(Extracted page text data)
▬▬▬▬▬▬▬▬▬▬
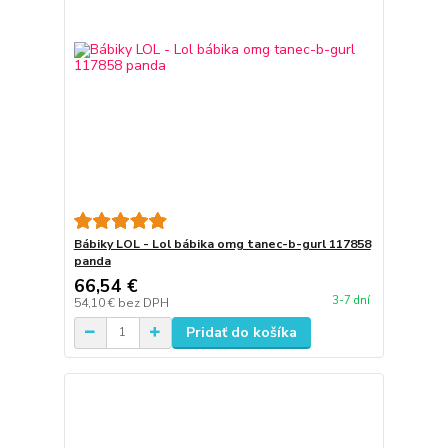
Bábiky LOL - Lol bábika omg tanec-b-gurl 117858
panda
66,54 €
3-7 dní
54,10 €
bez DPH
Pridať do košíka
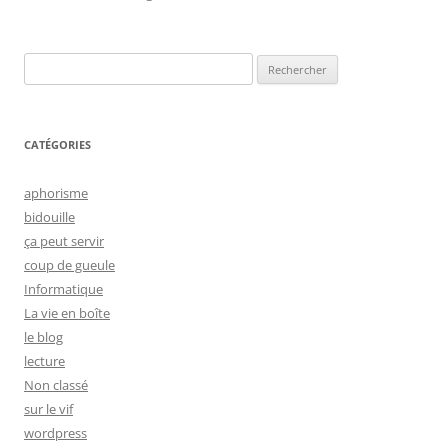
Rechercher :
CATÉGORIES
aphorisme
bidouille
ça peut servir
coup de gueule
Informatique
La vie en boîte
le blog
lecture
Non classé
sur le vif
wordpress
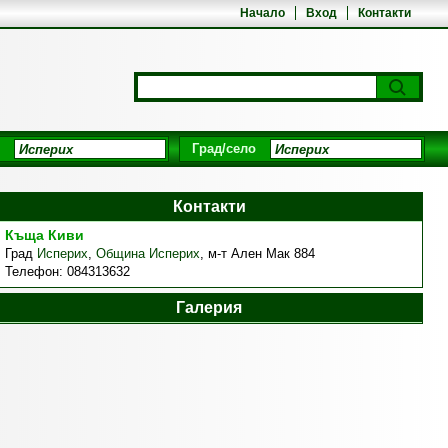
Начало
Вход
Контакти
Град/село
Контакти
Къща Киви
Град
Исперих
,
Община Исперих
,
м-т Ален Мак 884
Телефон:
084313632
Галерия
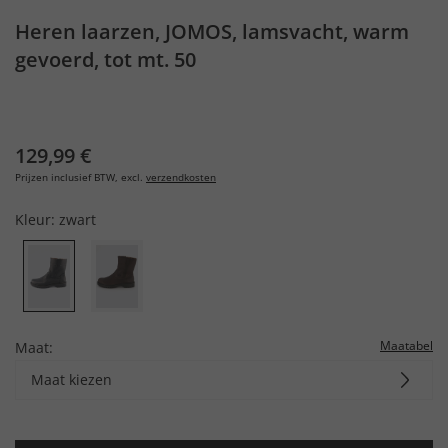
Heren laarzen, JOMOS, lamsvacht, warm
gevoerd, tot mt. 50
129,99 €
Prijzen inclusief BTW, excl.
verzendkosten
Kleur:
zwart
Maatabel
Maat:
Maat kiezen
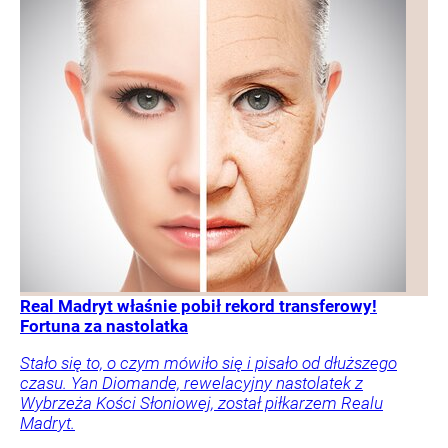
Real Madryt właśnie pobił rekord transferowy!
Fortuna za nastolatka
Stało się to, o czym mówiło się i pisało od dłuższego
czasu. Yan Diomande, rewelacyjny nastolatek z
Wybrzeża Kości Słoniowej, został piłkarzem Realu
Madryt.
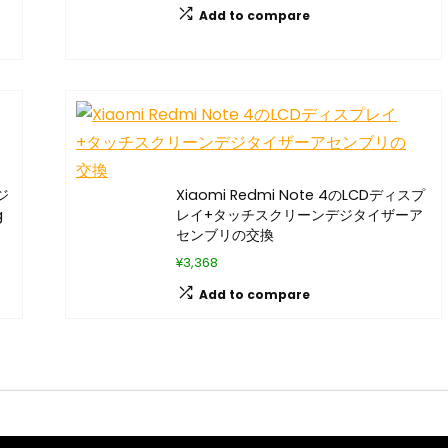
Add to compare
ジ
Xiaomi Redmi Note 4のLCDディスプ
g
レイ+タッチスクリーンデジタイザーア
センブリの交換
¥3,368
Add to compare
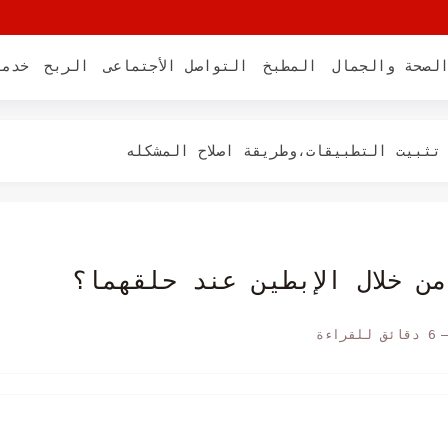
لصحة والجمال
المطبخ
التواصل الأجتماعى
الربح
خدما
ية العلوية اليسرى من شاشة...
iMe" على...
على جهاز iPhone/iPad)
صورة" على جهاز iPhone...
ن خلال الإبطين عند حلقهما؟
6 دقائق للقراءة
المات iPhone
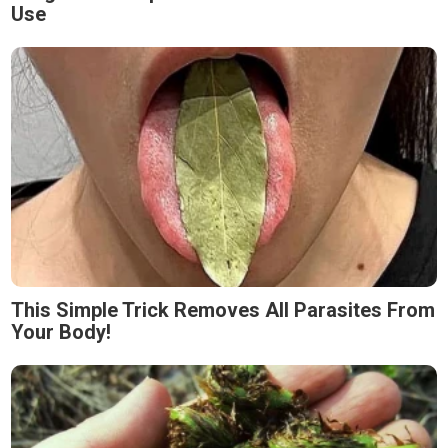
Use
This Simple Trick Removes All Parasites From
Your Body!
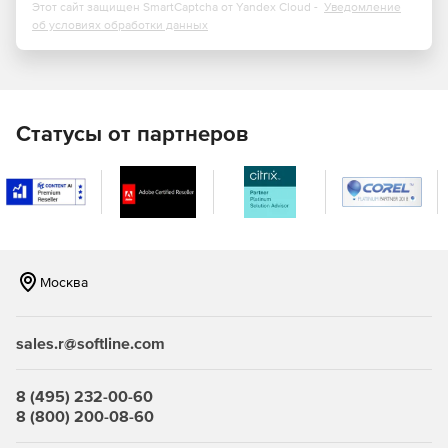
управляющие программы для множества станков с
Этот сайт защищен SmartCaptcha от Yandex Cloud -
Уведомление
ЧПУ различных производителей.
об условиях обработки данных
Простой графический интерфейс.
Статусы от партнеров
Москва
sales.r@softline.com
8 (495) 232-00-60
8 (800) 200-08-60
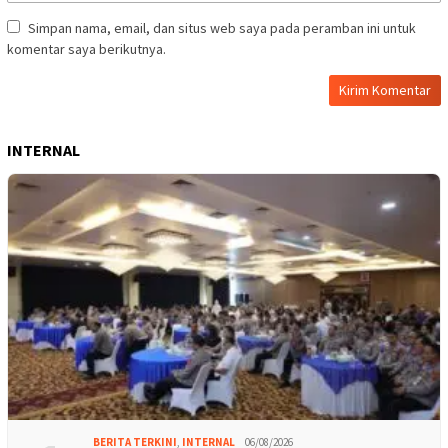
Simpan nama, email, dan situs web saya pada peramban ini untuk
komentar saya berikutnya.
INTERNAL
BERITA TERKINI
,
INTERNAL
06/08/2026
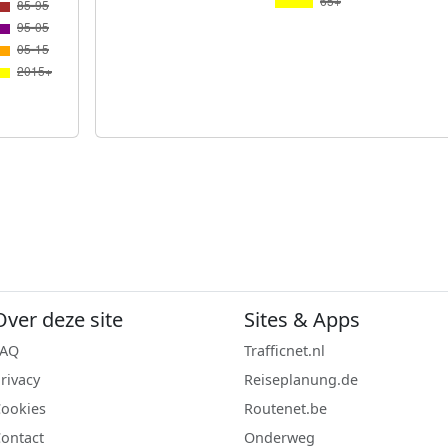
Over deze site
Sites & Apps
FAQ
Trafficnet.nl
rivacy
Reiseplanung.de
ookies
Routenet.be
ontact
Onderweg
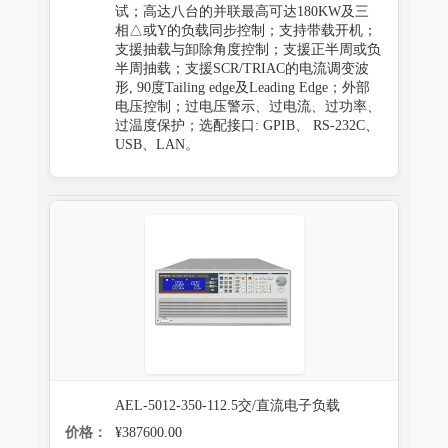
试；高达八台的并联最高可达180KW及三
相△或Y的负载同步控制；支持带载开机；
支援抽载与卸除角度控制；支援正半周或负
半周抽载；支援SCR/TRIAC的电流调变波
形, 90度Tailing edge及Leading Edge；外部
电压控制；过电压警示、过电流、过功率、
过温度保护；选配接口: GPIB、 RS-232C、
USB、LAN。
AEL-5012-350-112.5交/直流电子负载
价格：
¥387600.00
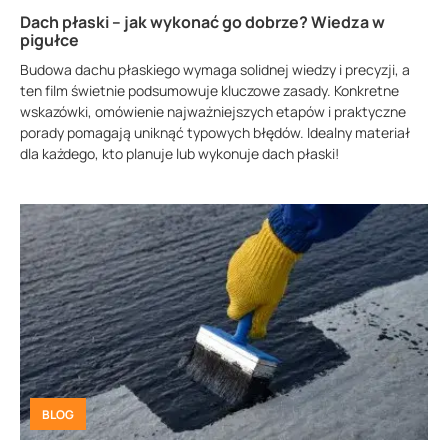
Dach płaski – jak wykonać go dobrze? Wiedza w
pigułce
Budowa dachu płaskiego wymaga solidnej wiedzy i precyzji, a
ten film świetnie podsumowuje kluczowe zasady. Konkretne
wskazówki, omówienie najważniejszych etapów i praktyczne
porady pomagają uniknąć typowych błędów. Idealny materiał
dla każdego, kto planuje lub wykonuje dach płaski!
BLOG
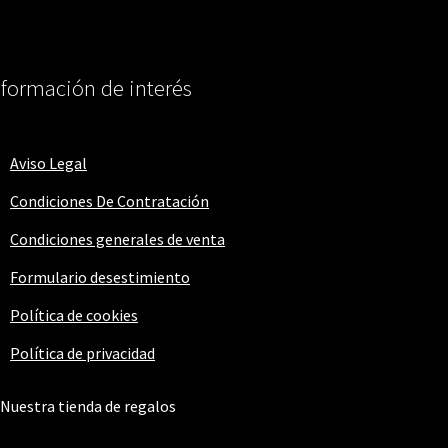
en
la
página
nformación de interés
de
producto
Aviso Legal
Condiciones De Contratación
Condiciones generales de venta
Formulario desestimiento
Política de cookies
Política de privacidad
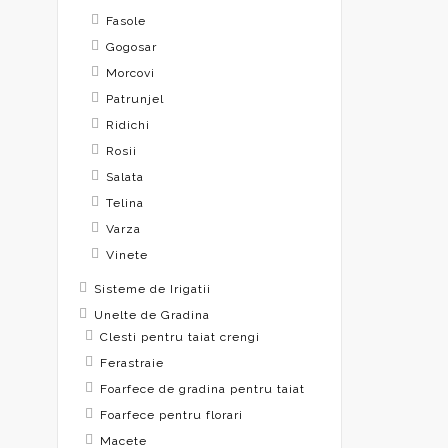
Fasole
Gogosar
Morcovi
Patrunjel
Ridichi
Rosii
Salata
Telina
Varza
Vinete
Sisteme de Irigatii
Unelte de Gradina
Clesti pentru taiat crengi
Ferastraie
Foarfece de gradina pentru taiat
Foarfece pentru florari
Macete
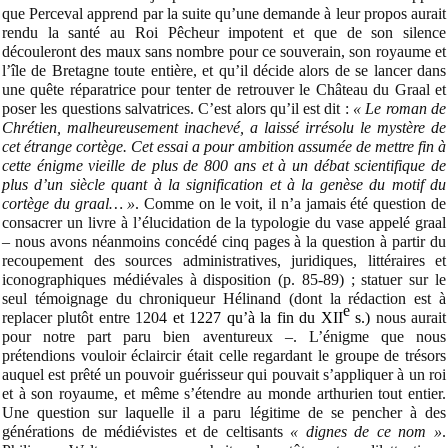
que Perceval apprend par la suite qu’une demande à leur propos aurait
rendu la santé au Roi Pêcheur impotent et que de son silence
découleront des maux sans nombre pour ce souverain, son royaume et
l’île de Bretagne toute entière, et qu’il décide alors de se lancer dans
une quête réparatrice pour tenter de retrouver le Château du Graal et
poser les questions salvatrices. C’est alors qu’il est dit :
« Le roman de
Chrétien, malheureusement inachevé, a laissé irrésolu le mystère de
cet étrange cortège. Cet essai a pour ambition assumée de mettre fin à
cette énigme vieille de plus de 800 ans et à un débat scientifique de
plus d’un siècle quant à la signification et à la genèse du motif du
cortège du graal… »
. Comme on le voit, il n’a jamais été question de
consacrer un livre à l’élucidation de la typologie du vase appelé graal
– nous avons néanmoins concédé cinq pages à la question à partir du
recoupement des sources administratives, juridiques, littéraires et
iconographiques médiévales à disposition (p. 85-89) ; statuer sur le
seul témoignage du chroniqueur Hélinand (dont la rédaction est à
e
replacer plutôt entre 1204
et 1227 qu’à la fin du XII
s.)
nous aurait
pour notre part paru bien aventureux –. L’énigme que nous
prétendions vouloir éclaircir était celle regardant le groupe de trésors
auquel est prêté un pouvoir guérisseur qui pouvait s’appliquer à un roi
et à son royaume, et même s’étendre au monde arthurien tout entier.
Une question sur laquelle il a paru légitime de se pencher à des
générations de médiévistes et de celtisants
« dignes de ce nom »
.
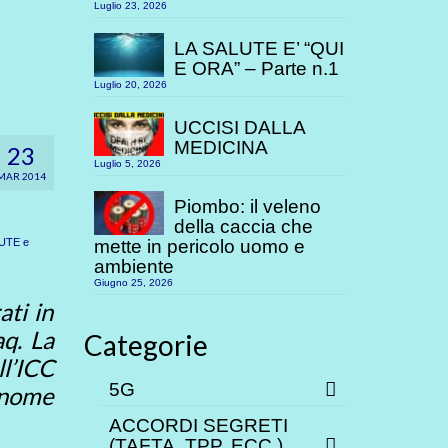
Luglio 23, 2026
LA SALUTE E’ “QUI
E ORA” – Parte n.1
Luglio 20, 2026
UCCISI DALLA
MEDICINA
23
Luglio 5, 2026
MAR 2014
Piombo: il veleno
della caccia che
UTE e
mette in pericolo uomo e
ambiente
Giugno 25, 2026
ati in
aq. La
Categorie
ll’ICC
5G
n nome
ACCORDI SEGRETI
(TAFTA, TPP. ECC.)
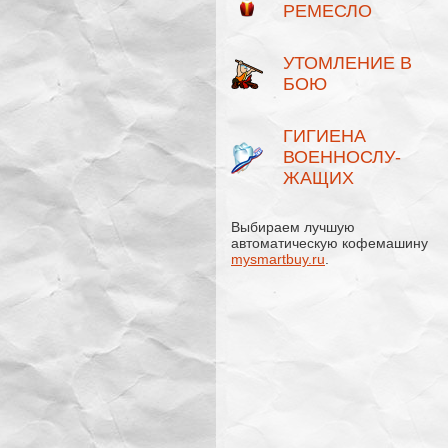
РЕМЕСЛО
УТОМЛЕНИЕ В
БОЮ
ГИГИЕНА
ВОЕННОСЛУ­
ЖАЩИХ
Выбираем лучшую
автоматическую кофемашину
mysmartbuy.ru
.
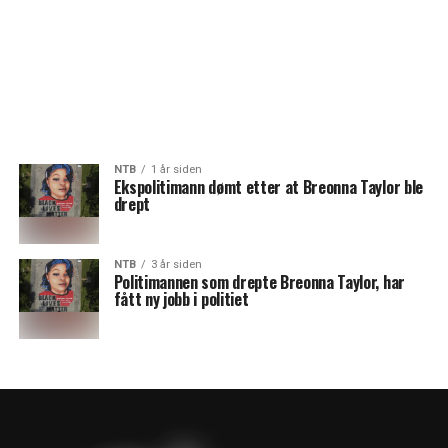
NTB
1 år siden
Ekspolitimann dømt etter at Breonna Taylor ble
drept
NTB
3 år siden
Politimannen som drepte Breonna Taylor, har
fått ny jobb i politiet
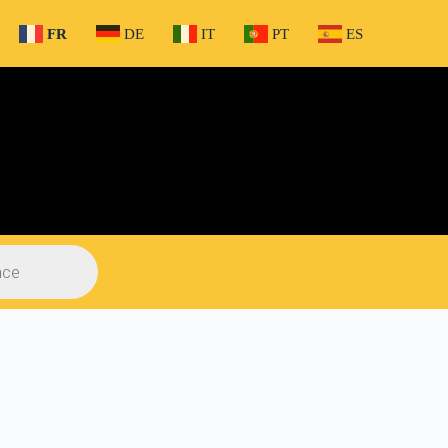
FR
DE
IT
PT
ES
▬▬▬▬▬▬▬▬▬▬
» **How to complete this task**: If a line in the records above contains "pour", copy that line.

» **Written solution**:
découleront des maux sans nombre pour ce souverain, son royaume et
une quête réparatrice pour tenter de retrouver le Château du Graal et
cet étrange cortège. Cet essai a pour ambition assumée de mettre fin à
pour notre part paru bien aventureux –. L’énigme que nous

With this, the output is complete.